Economists surveyed by Bloomberg had expected first-quarter GDP to rise by 3%, following increases of 5.6% and 2.2% in the third and fourth quarters of 2009, respectively. The U.S government released revised GDP estimates several times as it receives information that was unavailable earlier.
The downward revision in first-quarter GDP growth primarily stemmed from a deceleration in consumer spending, and a larger U.S. trade deficit.
A detailed look at the revised numbers for the first quarter shows that consumer spending, which accounts for 65% to 70% of U.S. GDP, rose at a 3% annual rate, a reduction from the previously released 3.5% rate. Meanwhile, exports increased 11.3%, an improvement from the previously released 7.2% gain. However, imports rose more, increasing 14.8% compared to the earlier 10.4% estimated rise. Also, business investment increased 2.2%, down from the previously released 3.1% gain.
Bright Spots in the Numbers
One area that boosted first-quarter GDP was corporate profits, which increased by 8%, up from the previously released 5.5% gain.
During the past 12 months, U.S. GDP has risen 2.4%. In current dollar terms (not adjusted for inflation), U.S. GDP rose 3.9% in the first quarter or by $138.6 billion to an annual rate of $14.59 trillion. For all of 2009, GDP totaled $14.26 trillion, down 1.3% from 2008.
Another first-quarter bright spot: consumer prices, which rose at a 1.6% annual rate, with the core rate rising 0.7%. Each is within the U.S. Federal Reserve's comfort zone for inflation.
Economic Glass is Half Full (or Half Empty)

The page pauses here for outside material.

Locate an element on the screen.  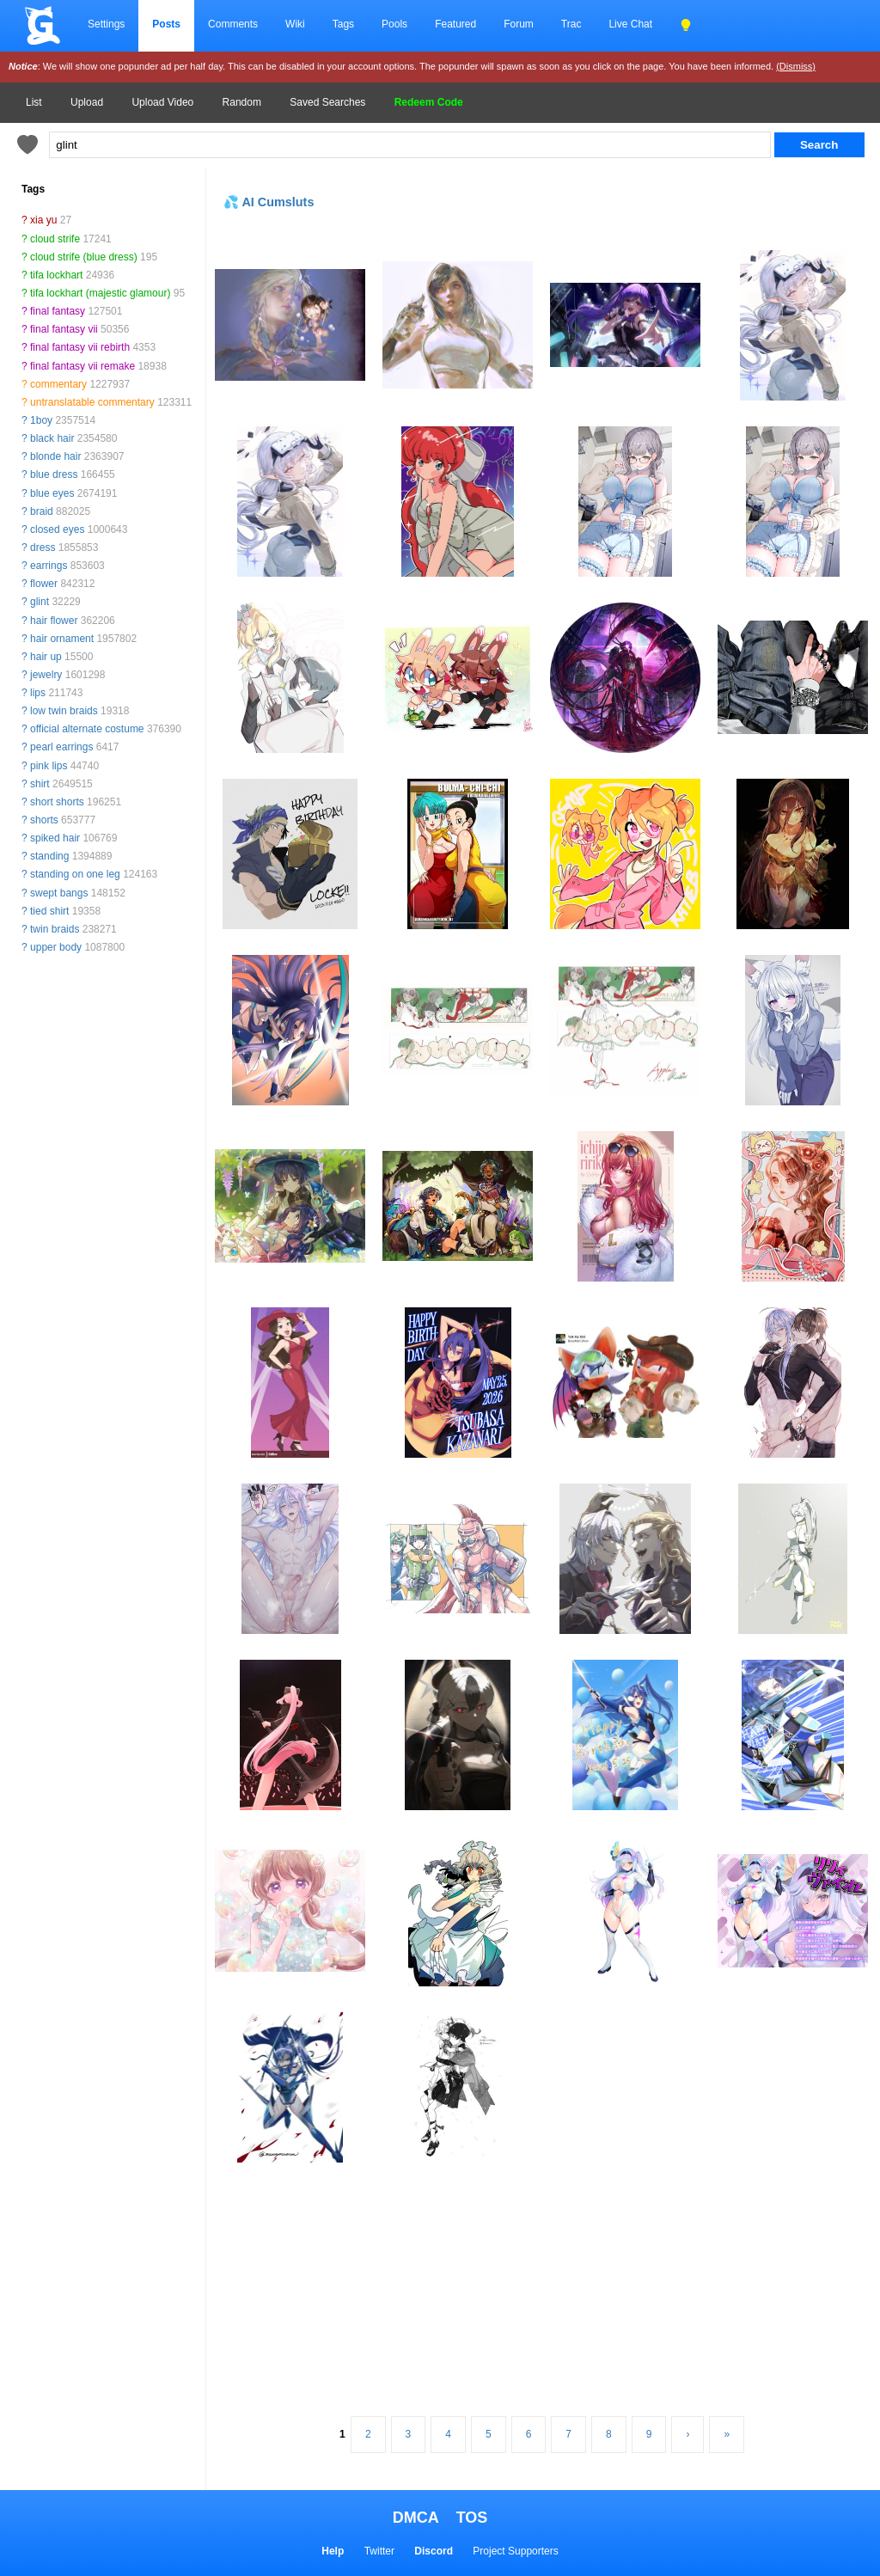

The revised first quarter 2.7% GDP growth statistic probably will not resolve the debate between economic bulls and bears regarding the recovery's status. Bulls will point to three straight quarters of growth as evidence that the worst commercial conditions since the Great Depression are behind the nation.
Conversely, bears will argue that even though economy clearly is recovering, the expansion's initial stage has not been as robust as the typical early-stage expansion, and that the downward revision for first quarter GDP hints that the recovery could be slowing.
One point the economic bulls and bears agree on: Sustained employment growth on the order of at least 150,000 to 200,000 jobs per month will be needed to jump-start the recovery into a self-sustaining expansion. Job gains below that level would make it virtually impossible for the U.S. economy to return to its output potential.